Anybody who was trading Taseko Mines (TGB) today, experienced a brief heart attack when the Canadian company lost nearly half its value around 2:33 pm Eastern time. In the blink of an eye, the stock price plunged from $7.20 to the mid $4 in what appeared to be another mini flash crash. Subsequently, it recovered, but only modestly, ending the day down about 10% from its open. What is odd is that not only did a circuitbreaker not get activated following the 40%+ drop, but that the exchanges have not cancelled any of the trades, meaning that whoever started the selling avalanche is going to be stuck with their $4.58 sales.
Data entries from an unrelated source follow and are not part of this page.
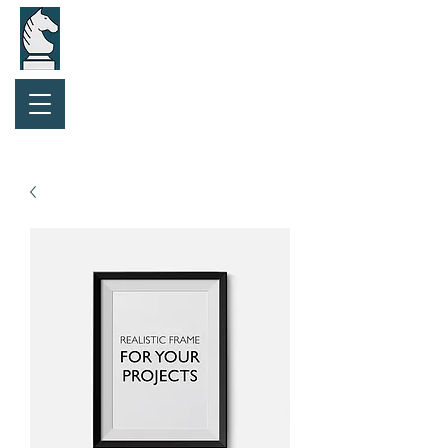
Purchase Gift Card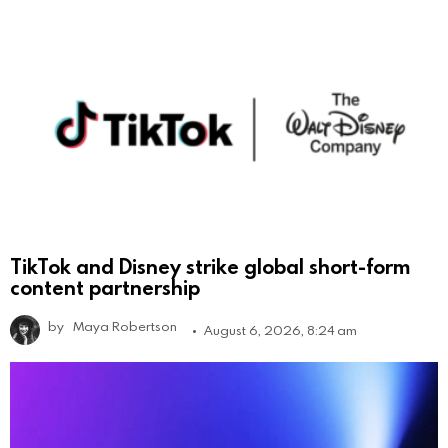
TikTok and Disney strike global short-form
content partnership
by
Maya Robertson
August 6, 2026, 8:24 am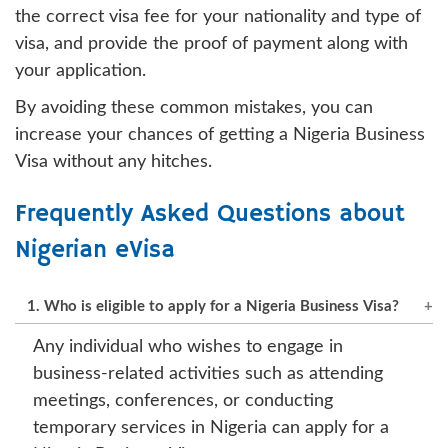
the correct visa fee for your nationality and type of
visa, and provide the proof of payment along with
your application.
By avoiding these common mistakes, you can
increase your chances of getting a Nigeria Business
Visa without any hitches.
Frequently Asked Questions about
Nigerian eVisa
1. Who is eligible to apply for a Nigeria Business Visa?
Any individual who wishes to engage in
business-related activities such as attending
meetings, conferences, or conducting
temporary services in Nigeria can apply for a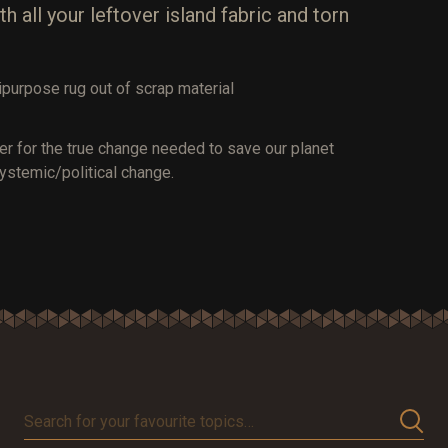
all your leftover island fabric and torn
purpose rug out of scrap material
er for the true change needed to save our planet
ystemic/political change.
Search
for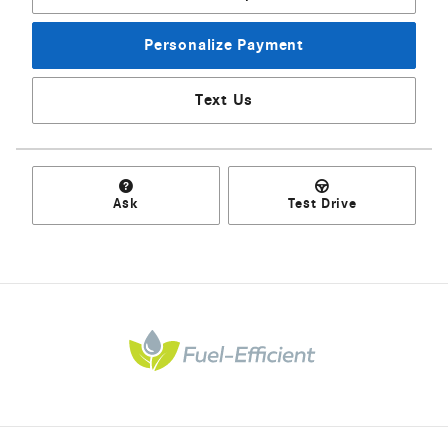
Personalize Payment
Text Us
Ask
Test Drive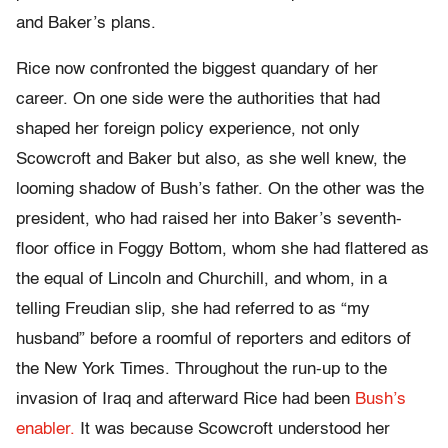
and Baker’s plans.
Rice now confronted the biggest quandary of her
career. On one side were the authorities that had
shaped her foreign policy experience, not only
Scowcroft and Baker but also, as she well knew, the
looming shadow of Bush’s father. On the other was the
president, who had raised her into Baker’s seventh-
floor office in Foggy Bottom, whom she had flattered as
the equal of Lincoln and Churchill, and whom, in a
telling Freudian slip, she had referred to as “my
husband” before a roomful of reporters and editors of
the New York Times. Throughout the run-up to the
invasion of Iraq and afterward Rice had been
Bush’s
enabler.
It was because Scowcroft understood her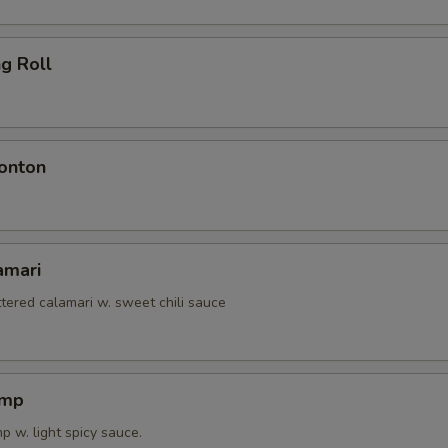
ng Roll
onton
amari
tered calamari w. sweet chili sauce
imp
 w. light spicy sauce.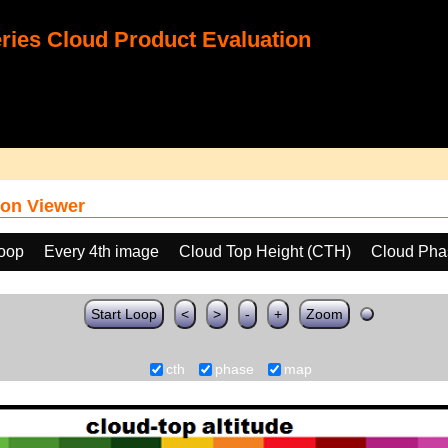
ies Cloud Product Evaluation
on Viewer
loop
Every 4th image
Cloud Top Height (CTH)
Cloud Pha
Start Loop
<
>
-
+
Zoom
cth
phase
map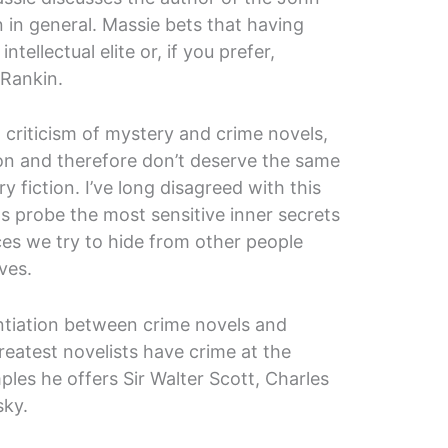
 in general. Massie bets that having
ntellectual elite or, if you prefer,
 Rankin.
criticism of mystery and crime novels,
on and therefore don’t deserve the same
ry fiction. I’ve long disagreed with this
s probe the most sensitive inner secrets
es we try to hide from other people
ves.
ntiation between crime novels and
greatest novelists have crime at the
ples he offers Sir Walter Scott, Charles
sky.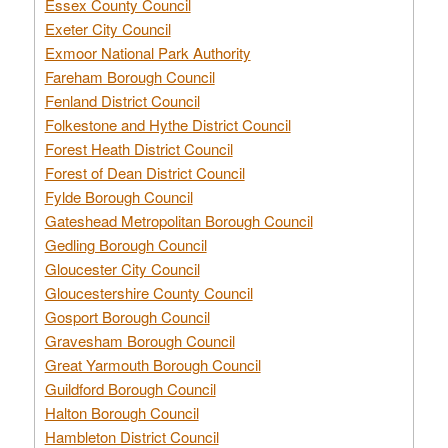
Essex County Council
Exeter City Council
Exmoor National Park Authority
Fareham Borough Council
Fenland District Council
Folkestone and Hythe District Council
Forest Heath District Council
Forest of Dean District Council
Fylde Borough Council
Gateshead Metropolitan Borough Council
Gedling Borough Council
Gloucester City Council
Gloucestershire County Council
Gosport Borough Council
Gravesham Borough Council
Great Yarmouth Borough Council
Guildford Borough Council
Halton Borough Council
Hambleton District Council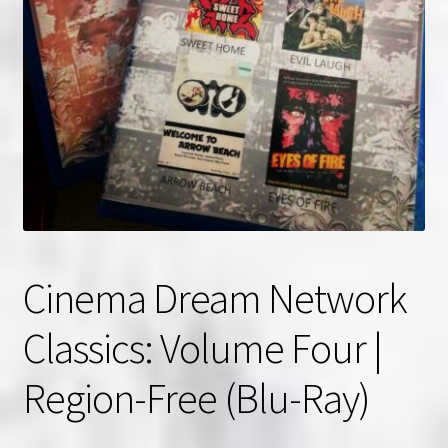
NOW HIRING!
Privacy Policy
Refunds, Returns and Replacement Policy
Wishlist
Cinema Dream Network
Classics: Volume Four |
Region-Free (Blu-Ray)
And as the charts below show, quite a few shares traded at the new baseline. What is oddest, is that there was absolutely no news in the market to cause this move, and to the best of our knowledge there was no rumors circulating either. Mootley Fool reports: "President and CEO
Russell Hallbauer issued a statement saying that management "is unaware
of any information that would cause the price of the Company's stock to
change materially, as occurred on October 14, 2010." The stock had been trading up as much as 11% before the
drop, and had hit a 52-week high. The upward movement was largely
because of an upgrade from Jennings Capital analyst Peter Campbell.
According to The Globe and Mail, Jennings issued a research note that was bullish on copper prices and upped its price target on Taseko by 28% to $10." Could this be the first time when an inexplicable flash crash driven by some jittery algo will not result in the exchanges handing back the HFT's forfeited money right back to them? We hope going forward every since robotic instability is punsihed appropriately. To all those whose 30-40% OTM limit buys got triggered, congratulations. Once again, we suggest readers establish limit buy positions 40% away from NBBO in stocks and sectors of preference, as the next flash crash is usually just a millisecond away. If lucky, just like in TGB, your trades will stay good.